© JUNGE FREIHEIT Verlag GmbH & Co. KG www.jungefreiheit.de 35/20 / 21. August 2020

Wann kriegen wir unser Geld zurück?
Ohne gesetzliche Grundlage: Jahrelang verschickten die Öffentlich-Rechtlichen automatisierte Bescheide
Markus Mähler

Wir alle kennen das: Mit einer Maschine läßt sich nicht reden, denn sie versteht uns nicht wirklich. Sie arbeitet ein Verfahren ab, und wir sind dort Nummern. Genau dieses Gefühl beschleicht viele, die den Kontakt zum Beitragsservice suchen: verloren wie in einer Warteschleife. 

Wir wollen Antworten, von der Ex-GEZ kommen Textbausteine. Die Briefe sind gefüllt mit den immer gleichen und oft inhaltsleeren Sätzen. Sobald es um die acht Milliarden Euro für ARD und ZDF geht, kommen die Maschinen beim Beitragsservice aber erst so richtig auf Touren: Eine millionenfache Flut von Rundfunkbescheiden ergießt sich über das Land – Jahr für Jahr. 

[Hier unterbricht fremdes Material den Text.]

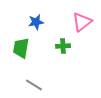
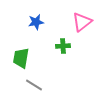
green trapezoid: moved 10 px down
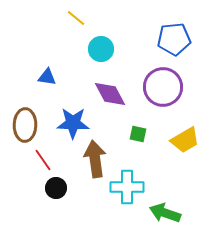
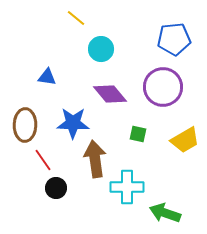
purple diamond: rotated 12 degrees counterclockwise
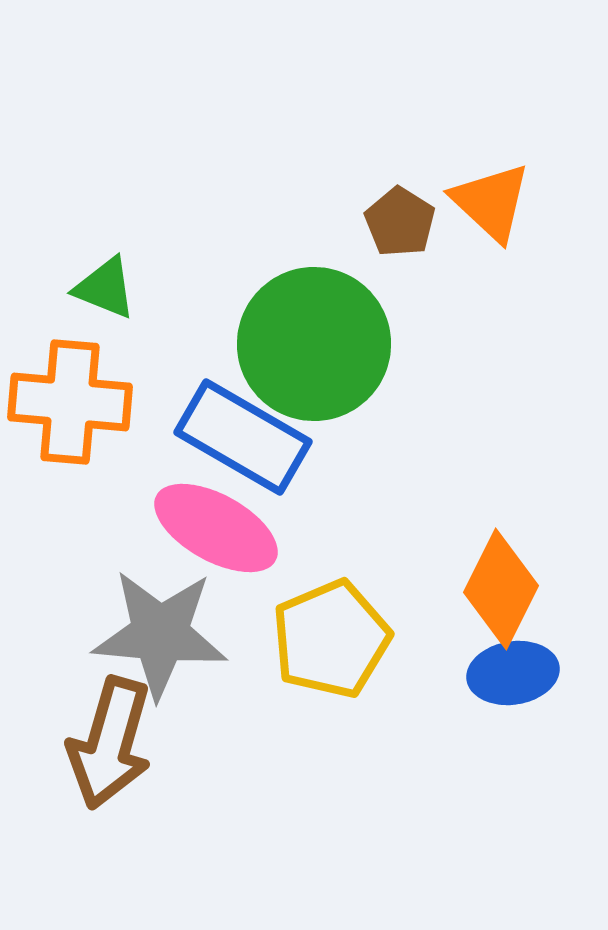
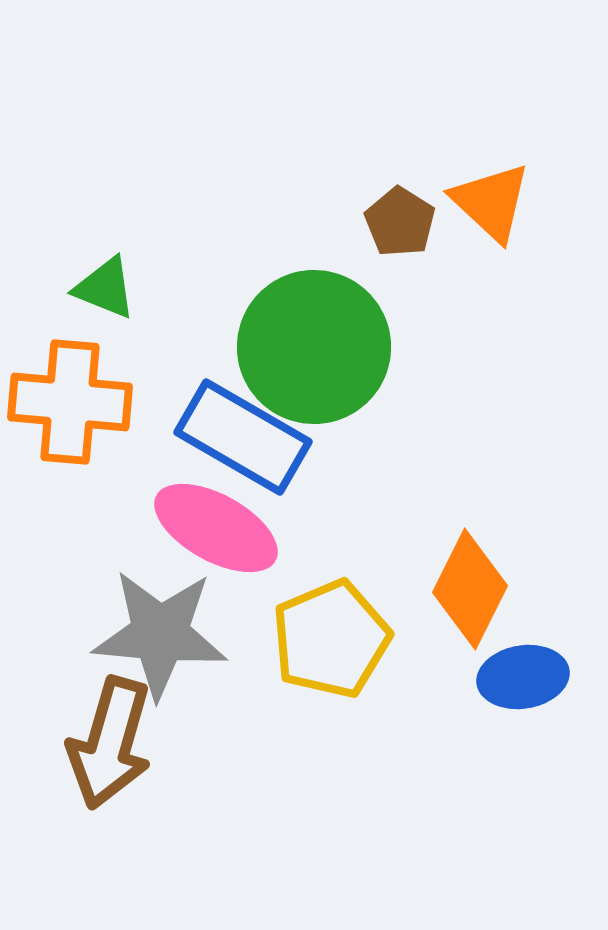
green circle: moved 3 px down
orange diamond: moved 31 px left
blue ellipse: moved 10 px right, 4 px down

Wer einen Blick auf diese Papiere riskiert, wundert sich bereits über das Datum. Immer öfter halten wir einen Bescheid vom Sonntag in den Händen. An einem Sonntag sitzt aber kein Mensch im Büro. Wer überprüft dann noch, ob das, was aus dem Drucker kommt, überhaupt Sinn ergibt? Niemand. Bei der Ex-GEZ sind sich die Maschinen selbst genug. Sie verwalten uns, sie fordern das Geld von uns. 

Ein Paragrah eigens für die ARD gemacht

Wir bemerken nicht, wieviel künstliche Intelligenz hier schon am Werk ist. Die ARD treibt ihr Massenverfahren immer weiter voran – vielleicht zu weit. Das zeigt ein Fall, der jetzt am Verwaltungsgericht Frankfurt verhandelt wurde. Eine Frau in Hessen wehrt sich Anfang 2020 gegen die Eintreibung des Rundfunkbeitrags. Sie bittet einen Anwalt um Hilfe. Thorsten Bölck von der Kanzlei Quickborn empfiehlt der Mandantin, binnen eines Monats Widerspruch gegen die Bescheide einzulegen. 

Das tut sie im Februar und im April 2020. Im Mai kommt es zum Prozeß. Bölck zeigt, wo die Maschine beim Berechnen der Rundfunkbeiträge irrt. Zudem schaut er sich den Paragrafen 35a des Hessischen Verwaltungsverfahrensgesetzes an. Dort heißt es, ein „Verwaltungsakt“ – das ist ein solcher Bescheid – „kann vollständig durch automatische Einrichtungen erlassen werden, sofern dies durch Rechtsvorschrift zugelassen ist“. Bölck verweist auf den Paragraphen 10a im Rundfunkbeitragsstaatsvertrag. Dank diesem dürfen bei den Rundfunkanstalten Bescheide tatsächlich „vollständig automatisiert“ aus der Maschine kommen. Ein Detail bringt aber alles ins Wanken: dieser Paragraph 10a tritt erst im Juni 2020 in Kraft – auch in Hessen. 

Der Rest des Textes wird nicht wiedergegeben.